6時間も極寒-30℃の中で「まるで氷の彫刻」になった女性の結末は

これは約40年前に実際に起こった話である。

ジャン・ヒリアードさん当時19歳は、ミネソタ州レグビーで凍える夜を過ごした。1980年12月20日。友達の家に行った帰りの運転で、凍った道にハンドルを取られ、事故に遭ってしまう。

幸いにも、無傷で車から脱出したジャンさん。しかしこの時、外の気温は-30℃。車にいたままでは確実に凍死してしまうと考えた彼女は、近くに避難できる場所を探しにコートと手袋という防寒具のみで、極寒の中、助けを求めに乗り出した。

しかし、やっと見つけた一つ目の農場には誰もおらず、二つ目の農場は鍵が空いていなかった。
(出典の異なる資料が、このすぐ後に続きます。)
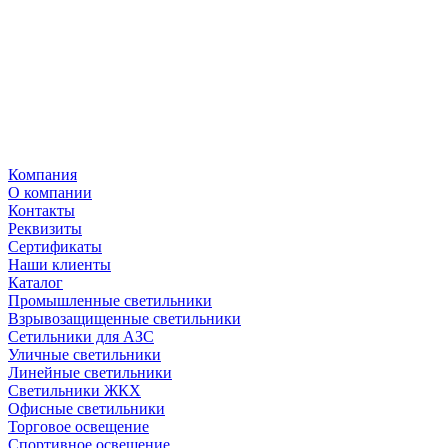
Компания
О компании
Контакты
Реквизиты
Сертификаты
Наши клиенты
Каталог
Промышленные светильники
Взрывозащищенные светильники
Сетильники для АЗС
Уличные светильники
Линейные светильники
Светильники ЖКХ
Офисные светильники
Торговое освещение
Спортивное освещение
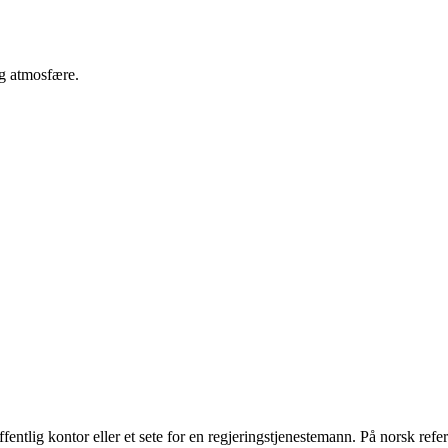
g atmosfære.
entlig kontor eller et sete for en regjeringstjenestemann. På norsk refere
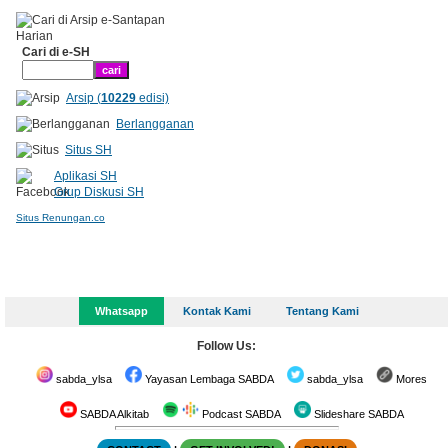
Cari di e-SH
Arsip (
10229
edisi)
Berlangganan
Situs SH
Aplikasi SH
Grup Diskusi SH
Situs Renungan.co
Whatsapp
Kontak Kami
Tentang Kami
Follow Us:
sabda_ylsa
Yayasan Lembaga SABDA
sabda_ylsa
Mores
SABDA Alkitab
Podcast SABDA
Slideshare SABDA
身を切るような寒さに耐えながらも、その後やっと、友人のワォーリー・ネルソンさんの自宅を見つける。彼女は、何度も転び、地面を這いながら家の近くまで進むことができたが、惜しくもそのまま目を開けた状態で力尽きてしまう。

さらにそれから6時間後。玄関の前でようやく見つけられることとなる。

しかし、すでに氷の彫刻のように固まっており、その見開いた目はガラスのようだったという。発見者のワォーリーさんは「完全に死んでいると思ったよ」とコメント。
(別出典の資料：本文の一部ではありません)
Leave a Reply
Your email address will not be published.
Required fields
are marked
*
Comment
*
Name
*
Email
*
搬送先のホストン病院では、医師たちによる懸命な治療が施されていたが、注射針が通らず、薬も投与できなかった。さらに、彼女の体温は27℃という超低体温で、誰の目から見ても絶望的な状態であった。

しかし、その後、心臓が微動だが動き始め、浅い呼吸が少しずつ繰り返されるようになったという。医師たちは引き続き、彼女の体に酸素を送り、機械で体を温める治療を行った。「みんなで娘の手を握り、生きて戻ってきてくれることを祈りながら、名前を呼び続けました」と母バーニースさんは語る。

 

その後、家族の祈りが通じたのか、少しずつ体を動かせるほどにまで順調に回復していった。これを見て担当医たちは「これは奇跡としか言いようがないよ。特に特別な治療をしたわけでもなく、さらには、命の危機から足の切断も考えたんだけど、それも必要なかった」と驚きの表情を隠せなかった。
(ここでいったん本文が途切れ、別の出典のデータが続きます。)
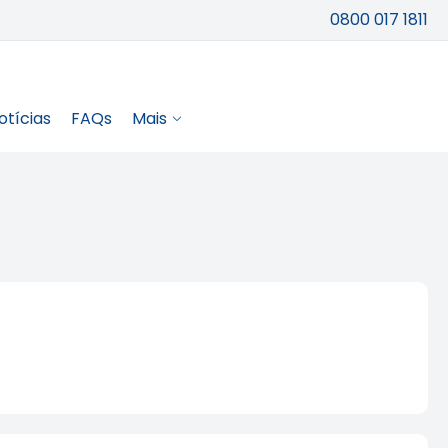
0800 017 1811
otícias
FAQs
Mais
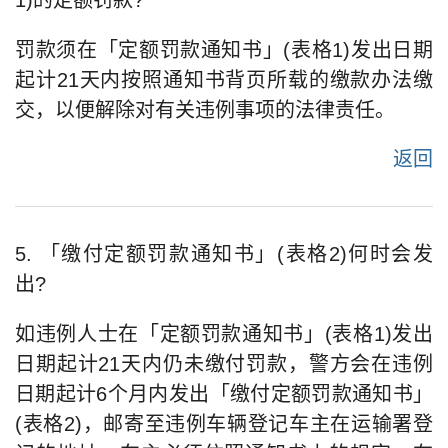
1)的定额罚款?
罚款须在「定额罚款通知书」(表格1)发出日期
起计21天内按照通知书背页所载的缴款办法缴
交，以便解除对有关违例事项的法律责任。
返回
5. 「缴付定额罚款通知书」(表格2)何时会发
出?
如违例人士在「定额罚款通知书」(表格1)发出
日期起计21天内仍未缴付罚款，警方会在违例
日期起计6个月内发出「缴付定额罚款通知书」
(表格2)，邮寄至违例车辆登记车主在运输署登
その後、49日間の入院の末、全快したジャンさんはようやく家に帰されたのだった。

近年ではこれに近い体験した人物が2015年にも発見されている。当時25歳のジャスティン・スミスさんはペンシルバニアで遭難。12時間後ようやく発見されたが、その時の体温はわずか20℃しかなかったという。その後、命は取り留めたものの、凍傷のため足のすべての指を切断しなければいけなかったそうだ。

氷のように固まっても、どこも失わずに生還したジャンさんの「奇跡」は想像以上だ。